Give back the listing word for word, from top to bottom.
BEGIN Records for this exercise
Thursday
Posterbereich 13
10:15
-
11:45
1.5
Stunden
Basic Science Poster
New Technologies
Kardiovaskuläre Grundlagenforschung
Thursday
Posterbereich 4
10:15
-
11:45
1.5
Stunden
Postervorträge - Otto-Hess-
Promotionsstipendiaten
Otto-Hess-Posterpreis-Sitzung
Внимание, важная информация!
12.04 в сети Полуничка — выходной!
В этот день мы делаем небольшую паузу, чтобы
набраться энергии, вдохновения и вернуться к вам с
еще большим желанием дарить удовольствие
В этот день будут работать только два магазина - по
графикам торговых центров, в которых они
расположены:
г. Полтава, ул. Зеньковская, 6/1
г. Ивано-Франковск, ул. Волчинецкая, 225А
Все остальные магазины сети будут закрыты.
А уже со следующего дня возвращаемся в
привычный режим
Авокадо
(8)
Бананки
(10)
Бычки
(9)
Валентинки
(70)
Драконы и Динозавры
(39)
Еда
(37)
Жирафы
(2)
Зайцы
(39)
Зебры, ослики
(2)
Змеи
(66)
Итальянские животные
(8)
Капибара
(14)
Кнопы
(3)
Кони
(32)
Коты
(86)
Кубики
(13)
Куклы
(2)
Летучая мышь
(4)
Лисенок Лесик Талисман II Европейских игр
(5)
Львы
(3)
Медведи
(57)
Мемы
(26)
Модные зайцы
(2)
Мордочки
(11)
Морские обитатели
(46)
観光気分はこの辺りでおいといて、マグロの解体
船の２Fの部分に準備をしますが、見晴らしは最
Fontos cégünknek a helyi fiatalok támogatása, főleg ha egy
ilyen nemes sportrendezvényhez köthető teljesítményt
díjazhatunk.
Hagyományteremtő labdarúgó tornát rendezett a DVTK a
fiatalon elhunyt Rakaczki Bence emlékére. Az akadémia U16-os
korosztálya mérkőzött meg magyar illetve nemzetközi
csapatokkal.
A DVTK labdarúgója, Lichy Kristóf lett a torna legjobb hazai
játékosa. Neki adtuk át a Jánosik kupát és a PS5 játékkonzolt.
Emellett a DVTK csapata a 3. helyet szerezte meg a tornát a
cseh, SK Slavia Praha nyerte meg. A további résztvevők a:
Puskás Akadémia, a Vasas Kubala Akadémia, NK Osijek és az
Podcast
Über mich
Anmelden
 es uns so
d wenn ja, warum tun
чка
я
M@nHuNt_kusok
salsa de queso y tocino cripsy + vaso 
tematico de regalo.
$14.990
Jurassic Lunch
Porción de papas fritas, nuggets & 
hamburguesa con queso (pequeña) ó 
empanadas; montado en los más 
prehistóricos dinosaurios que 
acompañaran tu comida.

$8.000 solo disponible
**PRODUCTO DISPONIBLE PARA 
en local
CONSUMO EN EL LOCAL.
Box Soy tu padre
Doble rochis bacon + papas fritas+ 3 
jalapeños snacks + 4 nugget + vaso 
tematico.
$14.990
END Records for this exercise
### Written reply
Thursday
Posterbereich 13
10:15
-
11:45
1.5
Stunden
Basic Science Poster
New Technologies
Kardiovaskuläre Grundlagenforschung
Thursday
Posterbereich 4
10:15
-
11:45
1.5
Stunden
Postervorträge - Otto-Hess-
Promotionsstipendiaten
Otto-Hess-Posterpreis-Sitzung
Внимание, важная информация!
12.04 в сети Полуничка — выходной!
В этот день мы делаем небольшую паузу, чтобы
набраться энергии, вдохновения и вернуться к вам с
еще большим желанием дарить удовольствие
В этот день будут работать только два магазина - по
графикам торговых центров, в которых они
расположены:
г. Полтава, ул. Зеньковская, 6/1
г. Ивано-Франковск, ул. Волчинецкая, 225А
Все остальные магазины сети будут закрыты.
А уже со следующего дня возвращаемся в
привычный режим
Авокадо
(8)
Бананки
(10)
Бычки
(9)
Валентинки
(70)
Драконы и Динозавры
(39)
Еда
(37)
Жирафы
(2)
Зайцы
(39)
Зебры, ослики
(2)
Змеи
(66)
Итальянские животные
(8)
Капибара
(14)
Кнопы
(3)
Кони
(32)
Коты
(86)
Кубики
(13)
Куклы
(2)
Летучая мышь
(4)
Лисенок Лесик Талисман II Европейских игр
(5)
Львы
(3)
Медведи
(57)
Мемы
(26)
Модные зайцы
(2)
Мордочки
(11)
Морские обитатели
(46)
観光気分はこの辺りでおいといて、マグロの解体
船の２Fの部分に準備をしますが、見晴らしは最
Fontos cégünknek a helyi fiatalok támogatása, főleg ha egy
ilyen nemes sportrendezvényhez köthető teljesítményt
díjazhatunk.
Hagyományteremtő labdarúgó tornát rendezett a DVTK a
fiatalon elhunyt Rakaczki Bence emlékére. Az akadémia U16-os
korosztálya mérkőzött meg magyar illetve nemzetközi
csapatokkal.
A DVTK labdarúgója, Lichy Kristóf lett a torna legjobb hazai
játékosa. Neki adtuk át a Jánosik kupát és a PS5 játékkonzolt.
Emellett a DVTK csapata a 3. helyet szerezte meg a tornát a
cseh, SK Slavia Praha nyerte meg. A további résztvevők a:
Puskás Akadémia, a Vasas Kubala Akadémia, NK Osijek és az
Podcast
Über mich
Anmelden
 es uns so
d wenn ja, warum tun
чка
я
M@nHuNt_kusok
salsa de queso y tocino cripsy + vaso 
tematico de regalo.
$14.990
Jurassic Lunch
Porción de papas fritas, nuggets & 
hamburguesa con queso (pequeña) ó 
empanadas; montado en los más 
prehistóricos dinosaurios que 
acompañaran tu comida.

$8.000 solo disponible
**PRODUCTO DISPONIBLE PARA 
en local
CONSUMO EN EL LOCAL.
Box Soy tu padre
Doble rochis bacon + papas fritas+ 3 
jalapeños snacks + 4 nugget + vaso 
tematico.
$14.990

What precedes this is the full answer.